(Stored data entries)
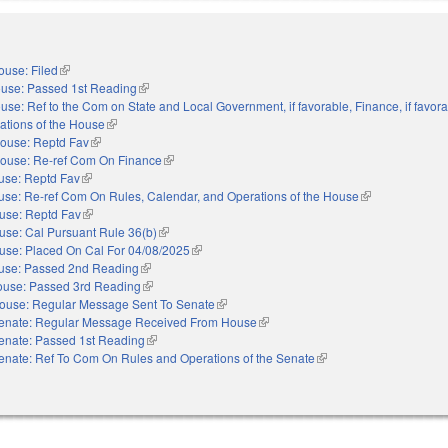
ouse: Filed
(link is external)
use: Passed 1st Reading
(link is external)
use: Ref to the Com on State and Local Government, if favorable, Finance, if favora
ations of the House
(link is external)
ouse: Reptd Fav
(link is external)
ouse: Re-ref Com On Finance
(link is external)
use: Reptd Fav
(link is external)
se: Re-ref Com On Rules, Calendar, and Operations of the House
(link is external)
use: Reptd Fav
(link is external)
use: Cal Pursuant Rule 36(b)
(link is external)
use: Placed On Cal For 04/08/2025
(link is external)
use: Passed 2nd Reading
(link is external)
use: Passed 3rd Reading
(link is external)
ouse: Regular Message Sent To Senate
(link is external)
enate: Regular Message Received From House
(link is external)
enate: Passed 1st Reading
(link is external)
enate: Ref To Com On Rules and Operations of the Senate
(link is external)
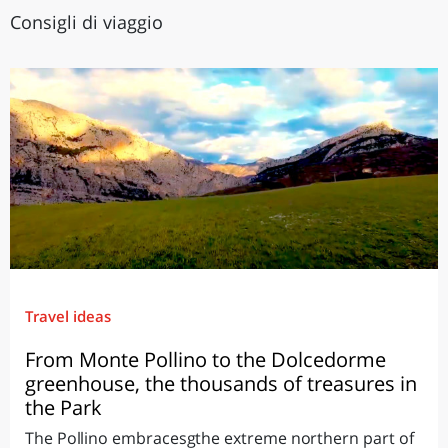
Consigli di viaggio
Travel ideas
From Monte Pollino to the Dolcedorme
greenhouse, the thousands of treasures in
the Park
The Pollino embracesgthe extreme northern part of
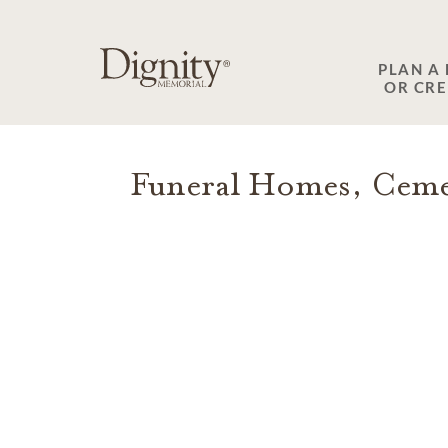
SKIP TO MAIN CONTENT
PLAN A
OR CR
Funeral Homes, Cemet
...
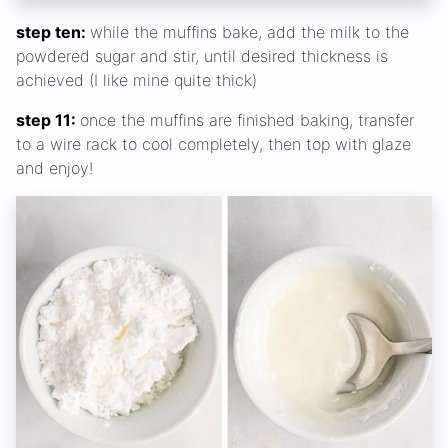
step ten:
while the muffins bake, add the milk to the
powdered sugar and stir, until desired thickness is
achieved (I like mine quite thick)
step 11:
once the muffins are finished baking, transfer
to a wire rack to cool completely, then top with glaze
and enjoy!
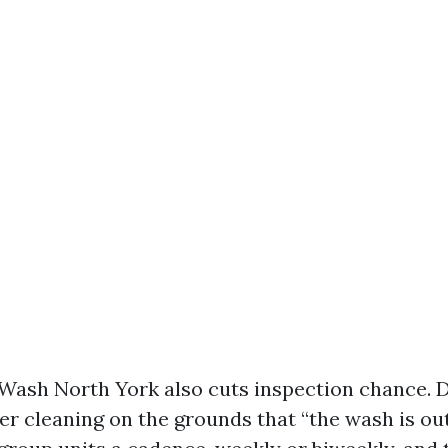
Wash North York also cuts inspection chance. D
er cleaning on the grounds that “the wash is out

▸ EXERCISE GOAL
Reproduce each line of the records in which the word "Message" appears.

▸ SOLUTION TO THE EXERCISE
ouse: Regular Message Sent To Senate
enate: Regular Message Received From House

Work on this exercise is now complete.